Xenoblade Chronicles X is an almost aggressively complicated experience, with a vast number of systems in play. For example, there are two separate currencies. There’s your standard credits, used to buy new weapons/armor etc, but there’s also Miranium, which is used to fund arms manufacturers to create new weapons as well as some other odds and ends. There are three separate upgrade paths: your standard level, one based on your class and a third BLADE level which determines which resources you’re able to harvest in the field. Honestly, for me it was a bit much. I know some people go gaga for this level of number crunching, but it just isn’t for me. Coupled with how little I enjoyed the combat, I soon found myself hitting a difficulty wall. Now, this is where a lot of internet types would blame me for just being bad at the game, but the simple reality is that I write this blog to express my feelings about the game and I felt that the level of complexity took away from the chief strength of this game; its magnificent and beautiful world.

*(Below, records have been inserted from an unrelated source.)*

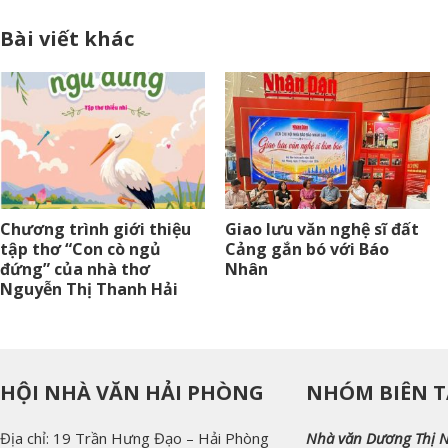
Bài viết khác
Chương trình giới thiệu
Giao lưu văn nghệ sĩ đất
tập thơ “Con cò ngủ
Cảng gắn bó với Báo
đứng” của nhà thơ
Nhân
Nguyễn Thị Thanh Hải
HỘI NHÀ VĂN HẢI PHÒNG
NHÓM BIÊN T
Địa chỉ: 19 Trần Hưng Đạo – Hải Phòng
Nhà văn Dương Thị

Let me talk a bit more about this world; the Wii U may not exactly be a powerhouse, but you wouldn’t know it from the vistas on display on Mira. The vast draw distance helps make the world feel truly epic and the sense of scale is glorious. It’s also wonderfully weird and imaginative, with the most beguiling JRPG setting since..well, Xenoblade Chronicles. I really cannot express how wonderful it feels to explore Mira. Even though many of the core mechanics didn’t work for me, the opportunity to see more of the planet made it all worth it to me. The one downside visually are the truly hideous character models, which are a bit too anime for my tastes, with the majority of female characters seemingly designed to facilitate waifu fantasies. The voice acting is decent, but I’ve got to say I preferred the cheesy performances in the original. It’s slightly more grounded, but the silliness was such as big part of the original’s charm. However, there is one area where Xenoblade Chronicles X is much sillier; the soundtrack. Put simply, Xenoblade Chronicles X has quite possibly the most bizarre soundtrack I’ve ever experienced in a game. So many of the musical choices are utterly strange, with a soundtrack which ranges from operatic grandeur to cheesy power ballads to hip hop. I can tell that the soundtrack is going to be divisive but…well, I love it. I don’t often listen to game soundtracks, but I can see myself listening to this game’s.
Xenoblade Chronicles X is a fascinating, maddening game. I couldn’t bring myself to finish it, but I really enjoyed most of the time that I spent with it. As I get older I’ve realised more and more that JRPG micromanagement of stats and details just isn’t my bag anymore, I just don’t have the time. Some people love this stuff and fair play to them, but I’m in it to experience the world and a sense of adventure. It is a testament to how wonderful a world Monolith Soft created, and how fun it is to explore, that I was able to power through a fair few mechanics that I just didn’t like. If you like nothing more than exploring a strange, bizarre world, Xenoblade Chronicles X is for you.